PIG-PIB przygotował, we współpracy z AGH, uniwersytetami Warszawskim i Wrocławskim oraz Instytutem Gospodarki Surowcami Mineralnymi i Energią PAN, tzw. krajowy program poszukiwań surowców krytycznych, zgodny z unijnymi wytycznymi, który przekazał do MKiŚ. – Po złożeniu w Komisji Europejskiej i przyjęciu tego planu rozpoczną się prace poszukiwawcze. Plan ma na celu szeroko zakrojone poszukiwania surowców krytycznych w Polsce – informuje dr Sławomir Mazurek, kierownik Zakładu Polityki Surowcowej w PIG-PIB. Dodaje, że zgodnie z unijnymi wymaganiami rozpoczęto prace związane z określeniem potencjalnej przydatności surowców zgromadzonych w obiektach unieszkodliwiania odpadów wydobywczych. Następnie obejmą one niektóre hałdy pogórnicze.
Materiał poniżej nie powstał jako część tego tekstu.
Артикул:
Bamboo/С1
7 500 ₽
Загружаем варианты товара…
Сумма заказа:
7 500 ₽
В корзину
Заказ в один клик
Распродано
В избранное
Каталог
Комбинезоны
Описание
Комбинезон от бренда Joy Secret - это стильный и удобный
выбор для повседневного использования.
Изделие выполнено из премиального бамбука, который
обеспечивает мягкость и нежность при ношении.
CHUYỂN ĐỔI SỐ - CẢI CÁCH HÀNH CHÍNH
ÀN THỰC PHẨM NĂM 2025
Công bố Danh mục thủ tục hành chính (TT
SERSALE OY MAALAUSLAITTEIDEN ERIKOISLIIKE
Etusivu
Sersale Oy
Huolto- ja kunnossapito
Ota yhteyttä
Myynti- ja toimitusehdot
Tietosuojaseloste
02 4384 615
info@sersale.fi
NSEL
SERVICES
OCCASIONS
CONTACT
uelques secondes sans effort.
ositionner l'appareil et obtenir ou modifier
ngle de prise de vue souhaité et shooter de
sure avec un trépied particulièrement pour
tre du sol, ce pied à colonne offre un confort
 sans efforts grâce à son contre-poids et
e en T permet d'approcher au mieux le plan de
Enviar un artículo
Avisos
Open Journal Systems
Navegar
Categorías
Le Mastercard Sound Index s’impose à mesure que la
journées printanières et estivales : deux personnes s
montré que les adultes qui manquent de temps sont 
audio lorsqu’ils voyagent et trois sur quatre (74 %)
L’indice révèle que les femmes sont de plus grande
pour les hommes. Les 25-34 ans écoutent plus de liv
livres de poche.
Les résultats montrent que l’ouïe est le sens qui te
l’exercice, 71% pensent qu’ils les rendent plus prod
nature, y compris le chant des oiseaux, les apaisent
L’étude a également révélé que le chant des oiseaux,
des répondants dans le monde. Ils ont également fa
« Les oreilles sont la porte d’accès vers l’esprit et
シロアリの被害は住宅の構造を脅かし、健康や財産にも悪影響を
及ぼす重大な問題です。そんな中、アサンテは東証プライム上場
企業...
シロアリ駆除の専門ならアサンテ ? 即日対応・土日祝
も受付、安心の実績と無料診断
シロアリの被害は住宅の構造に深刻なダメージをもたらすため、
PIG-PIB od przyszłego roku chce uruchomić szeroko zakrojone badania, obejmujące realizację prac przewidzianych w krajowym programie poszukiwań. Mają potrwać osiem lat. Obejmą praktycznie wszystkie surowce krytyczne i cały łańcuch badawczy – od kartografii, poprzez geochemię, geofizykę i wiercenia.

Czytaj więcej

Ile Polska ma naprawdę węgla kamiennego? Rząd tłumaczy liczby

Dziś kluczowe znaczenie odgrywa węgiel koksowy i miedź. – Niektóre kopaliny do produkcji surowców krytycznych nie są już wydobywane, choć istnieją ich udokumentowane zasoby (np. baryt czy fluoryt na Dolnym Śląsku), inne nigdy nie były eksploatowane, choć wiemy, że występują, np. złoża Fe-Ti-V (żelazo–tytan–wanad – red.) na Suwalszczyźnie. Część surowców krytycznych jest odzyskiwana w procesie produkcyjnym (przeróbczym) kopaliny pozyskanej ze złóż polimetalicznych (np. platynowce czy nikiel w KGHM), a część surowców (pierwiastków metalicznych) w ogóle nie tworzy samodzielnych złóż i tylko tą drogą mogą być pozyskiwane – twierdzi Mazurek.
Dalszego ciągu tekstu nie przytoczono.